Im taking it to myself, they can lick my scrum xD

Seriously I think im the only person that knows how to produce good beats in the whole company im with


----------



## Jude (Aug 28, 2010)

That's true. Do whatever you think is best man, that's all I can say.


----------



## Fenrir Lupus (Sep 3, 2010)

Wow...
2nd one...  over-processed.  too much filter.

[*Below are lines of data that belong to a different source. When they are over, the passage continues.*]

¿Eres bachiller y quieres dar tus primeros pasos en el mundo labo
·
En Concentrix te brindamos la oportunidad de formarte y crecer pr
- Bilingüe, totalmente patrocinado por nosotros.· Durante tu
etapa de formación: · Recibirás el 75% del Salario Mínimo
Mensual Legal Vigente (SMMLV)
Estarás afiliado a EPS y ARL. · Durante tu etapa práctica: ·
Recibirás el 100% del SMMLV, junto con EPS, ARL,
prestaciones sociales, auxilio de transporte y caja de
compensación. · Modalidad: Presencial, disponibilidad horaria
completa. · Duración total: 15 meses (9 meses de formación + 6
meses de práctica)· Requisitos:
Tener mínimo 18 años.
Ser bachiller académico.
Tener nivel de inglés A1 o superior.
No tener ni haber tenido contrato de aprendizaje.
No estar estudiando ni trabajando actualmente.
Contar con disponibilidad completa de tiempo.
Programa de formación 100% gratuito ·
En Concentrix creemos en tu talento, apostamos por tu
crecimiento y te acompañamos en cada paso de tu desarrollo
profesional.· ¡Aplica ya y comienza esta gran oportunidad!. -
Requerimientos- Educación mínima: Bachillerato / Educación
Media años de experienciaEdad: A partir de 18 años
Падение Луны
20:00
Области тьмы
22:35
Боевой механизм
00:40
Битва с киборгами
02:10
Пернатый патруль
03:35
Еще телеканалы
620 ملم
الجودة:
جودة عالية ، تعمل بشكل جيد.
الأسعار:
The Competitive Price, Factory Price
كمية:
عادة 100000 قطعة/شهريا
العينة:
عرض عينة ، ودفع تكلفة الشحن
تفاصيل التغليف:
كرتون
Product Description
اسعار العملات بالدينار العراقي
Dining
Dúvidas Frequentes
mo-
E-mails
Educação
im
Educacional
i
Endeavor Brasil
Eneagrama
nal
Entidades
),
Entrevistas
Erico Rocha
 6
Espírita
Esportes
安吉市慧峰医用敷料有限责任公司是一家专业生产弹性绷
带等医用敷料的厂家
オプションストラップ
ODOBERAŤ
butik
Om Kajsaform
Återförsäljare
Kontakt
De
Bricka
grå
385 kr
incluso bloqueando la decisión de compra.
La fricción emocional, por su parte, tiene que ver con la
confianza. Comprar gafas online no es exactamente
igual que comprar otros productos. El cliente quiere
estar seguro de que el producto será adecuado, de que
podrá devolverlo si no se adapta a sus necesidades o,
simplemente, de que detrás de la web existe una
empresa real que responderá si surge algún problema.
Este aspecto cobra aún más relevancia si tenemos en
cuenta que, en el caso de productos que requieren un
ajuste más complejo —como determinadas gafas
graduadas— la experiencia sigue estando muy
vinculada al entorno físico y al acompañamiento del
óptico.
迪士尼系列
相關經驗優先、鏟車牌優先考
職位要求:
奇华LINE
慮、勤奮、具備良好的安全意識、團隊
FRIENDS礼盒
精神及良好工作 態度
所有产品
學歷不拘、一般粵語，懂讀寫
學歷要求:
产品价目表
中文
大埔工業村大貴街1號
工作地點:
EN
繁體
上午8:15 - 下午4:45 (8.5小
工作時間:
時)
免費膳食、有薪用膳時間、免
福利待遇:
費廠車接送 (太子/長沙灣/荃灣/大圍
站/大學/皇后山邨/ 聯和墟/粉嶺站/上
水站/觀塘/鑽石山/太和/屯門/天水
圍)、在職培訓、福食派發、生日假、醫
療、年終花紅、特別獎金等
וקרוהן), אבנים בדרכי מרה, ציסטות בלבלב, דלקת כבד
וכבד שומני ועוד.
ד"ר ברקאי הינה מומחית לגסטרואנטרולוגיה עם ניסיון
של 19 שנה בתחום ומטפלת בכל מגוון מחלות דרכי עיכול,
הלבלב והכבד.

You can never trust someone else with your stuff...  ever.


----------



## Cam (Sep 5, 2010)

I saw my manager today and totally flipped a bitch on her

I told her that Im planning on using the studio for mixing and recording only.... I can produce a beat *SO* much better than the fucks she hires :v


----------



## The DK (Sep 6, 2010)

cmrnmrphy said:


> I saw my manager today and totally flipped a bitch on her
> 
> I told her that Im planning on using the studio for mixing and recording only.... I can produce a beat *SO* much better than the fucks she hires :v



i would have dont the same, god, i mean they butchered it big time. it really is better to do things for yourself cuz your the only one you can truly count on


----------



## Lyxen (Sep 6, 2010)

It's different. It kind of reminds me of a HXC Backstreet N'Sync vibe lol. Keep up with it you'll find your sound


----------



## Cam (Sep 6, 2010)

GAHHH it sounds like Jonas Brothers :'(


----------



## Lyxen (Sep 8, 2010)

lol. Where/who are you passing these out to? Just to have them online or some venues in your area


----------



## Cam (Sep 8, 2010)

You mean the engineers or the fans who buy my music? xD


----------



## kamunt (Sep 10, 2010)

Yeah, I gotta say, the vocals don't sound very good...There's only so much that can be done to fix that. Without adding, like, vocoders, phasers and such. There's something missing from both the songs, really. They feel somehow "empty". The only time your original track feels "full" is with that panned phaser hit effect. Your version uses far too many stock sounds for my liking. I can hear the FLness pouring out of it. (The guitar sample made my brain groan.  ) The engineered version sounds more...better. The drums I'm unsure of, at times they sounds great and at others they don't. There's like no bass throughout half of it though, so that's a large part of why the track sounds "empty". Whoever engineered the track really doesn't know how to make beats flow. The verse beat gives a bit more of a "full" feeling to the track, and then it disappears for the chorus. So there's problems with both versions, if it makes you feel any better.


----------



## Cam (Sep 10, 2010)

kamunt said:


> Yeah, I gotta say, the vocals don't sound very good...There's only so much that can be done to fix that. Without adding, like, vocoders, phasers and such. There's something missing from both the songs, really. They feel somehow "empty". The only time your original track feels "full" is with that panned phaser hit effect. Your version uses far too many stock sounds for my liking. I can hear the FLness pouring out of it. (The guitar sample made my brain groan.  ) The engineered version sounds more...better. The drums I'm unsure of, at times they sounds great and at others they don't. There's like no bass throughout half of it though, so that's a large part of why the track sounds "empty". Whoever engineered the track really doesn't know how to make beats flow. The verse beat gives a bit more of a "full" feeling to the track, and then it disappears for the chorus. So there's problems with both versions, if it makes you feel any better.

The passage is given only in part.